A guest speaker in Duluth yesterday long has been a dark cloud over any prediction of economic benefit related to the coming mining of precious metals in northern Minnesota.
A guest speaker in Duluth yesterday long has been a dark cloud over any prediction of economic benefit related to the coming mining of precious metals in northern Minnesota. And he was brought here by Friends of the Boundary Waters Wilderness, a Minneapolis-based anti-mining nonprofit.
So the expectation, naturally, was for a mining-is-evil message. And that’s just what Thomas Power, a Princeton-educated economics professor of 40 years at the University of Montana, delivered. But at least he did so with a history lesson rather than with half-truth propaganda or with picket-sign catch phrases that too often have been the weak tools of the doom-and-gloom, anti-mining crowd.

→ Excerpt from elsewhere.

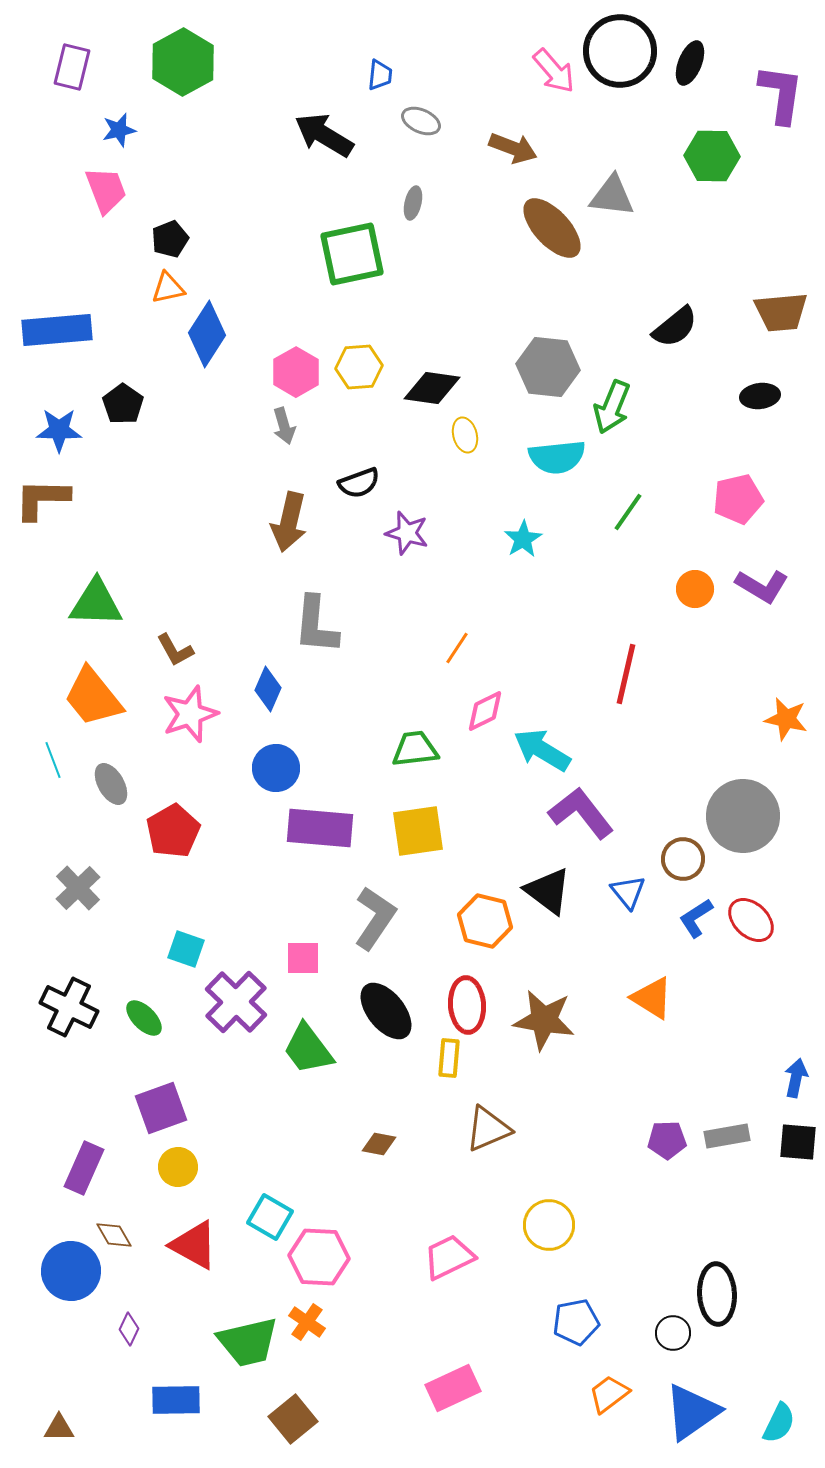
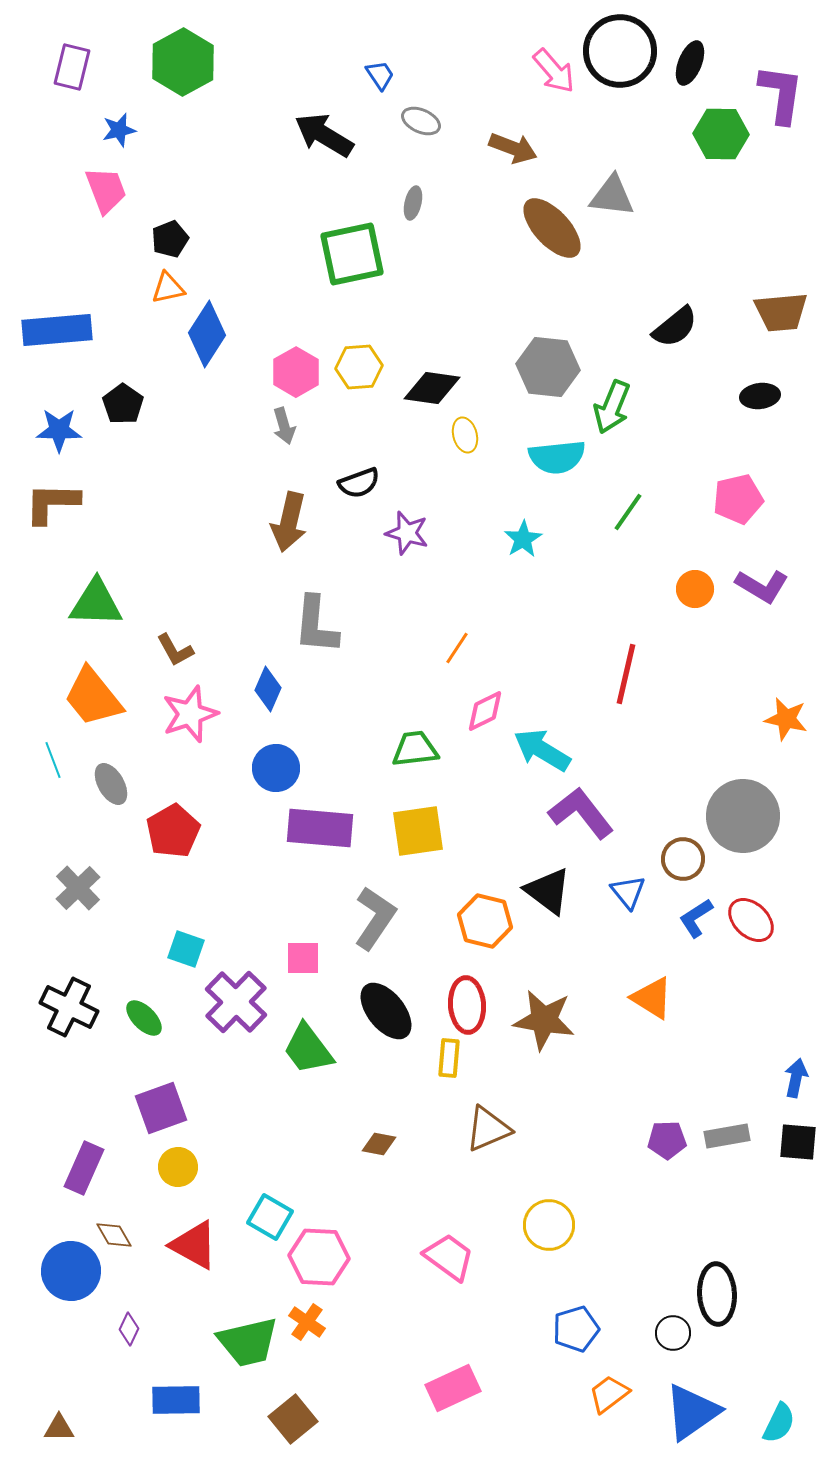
blue trapezoid at (380, 75): rotated 40 degrees counterclockwise
green hexagon at (712, 156): moved 9 px right, 22 px up
brown L-shape at (42, 499): moved 10 px right, 4 px down
pink trapezoid at (449, 1257): rotated 62 degrees clockwise
blue pentagon at (576, 1322): moved 7 px down; rotated 6 degrees counterclockwise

“My message is to go in with eyes wide open,” Power told the News Tribune Opinion page before speaking over the lunch hour Tuesday at Clyde Iron. “I’ve been doing economic research and teaching courses on Montana’s and on the western states’ economies for 45 years. … It wasn’t possible to study the Montana economy without paying attention to the mining part of it.”
Power always found it puzzling, he said, that throughout the 20th century, miners typically made good money and treasure literally was being extracted from the Earth, yet mining communities rarely showed signs of prosperity. That’s because, he learned, the vast bulk of wealth left mining communities in the pockets of out-of-town owners, investors and corporate executives. But that was only part of it.

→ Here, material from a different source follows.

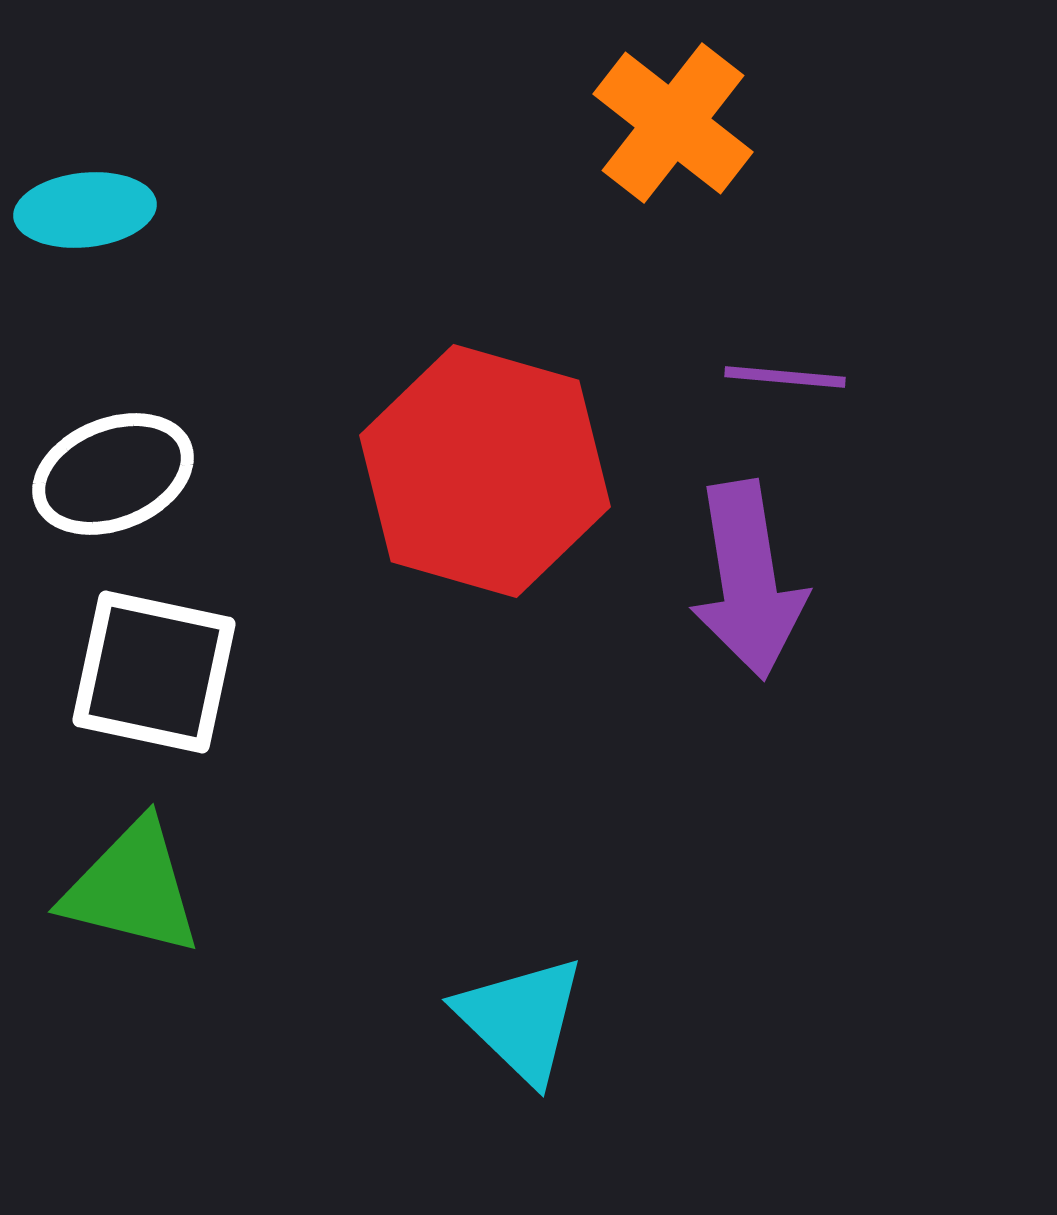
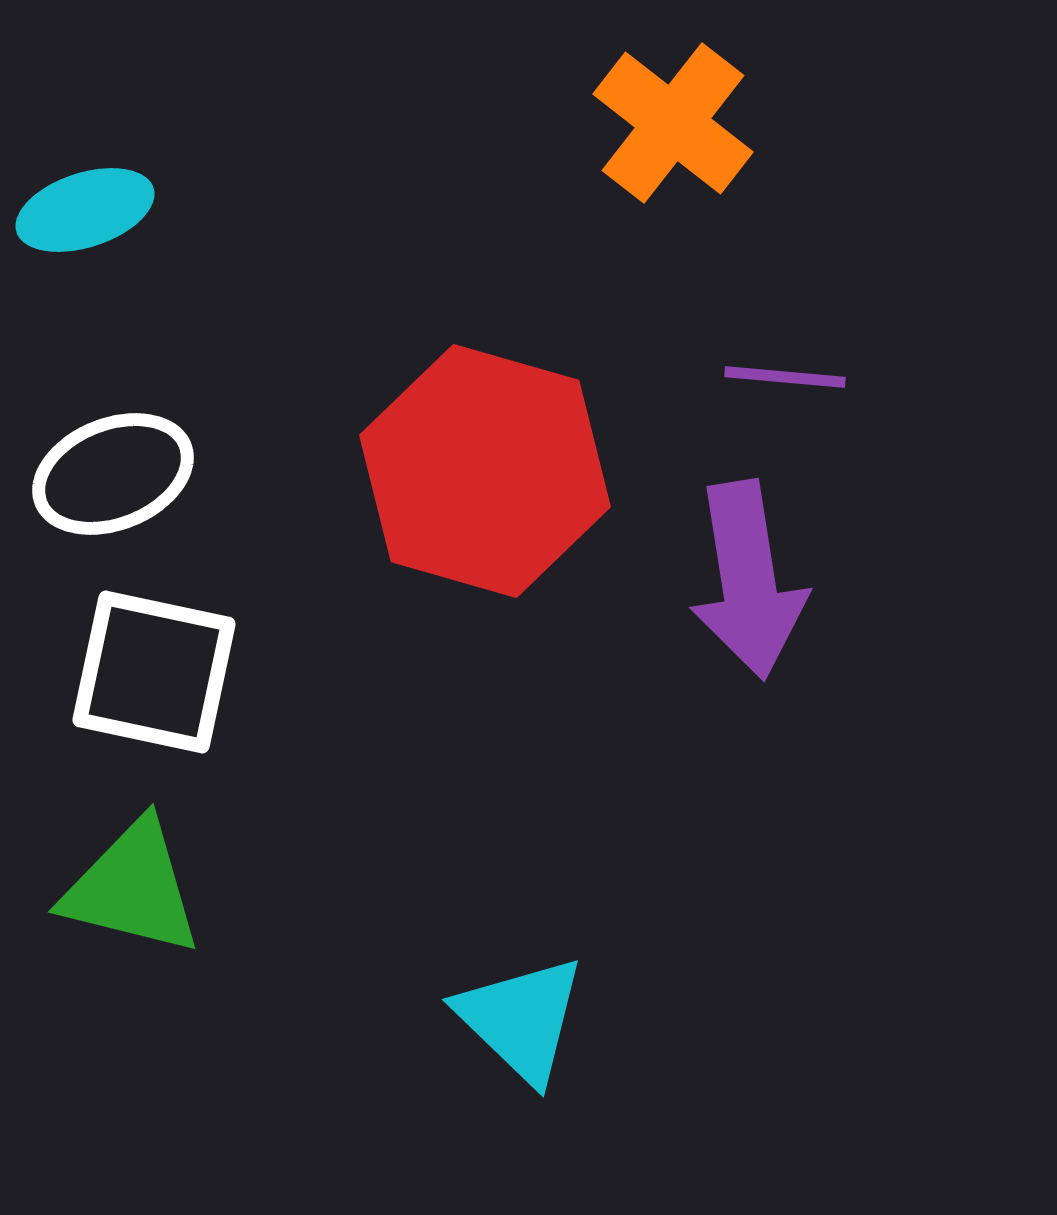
cyan ellipse: rotated 12 degrees counterclockwise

“It isn’t just owners ripping everyone off. They put a lot of money in and they expect to get the money out,” he said. “The problem is twofold.”
The first is that prices for copper in the national and international markets fluctuate wildly. “So the profitability was always uncertain and the level of production was uncertain and the level of employment was uncertain,” Power said. “During hard times, when copper prices were low, companies had to lay people off (to stay competitive and in business). That’s not a time to go on strike, so the unions waited until copper prices were high and then they went on strike.”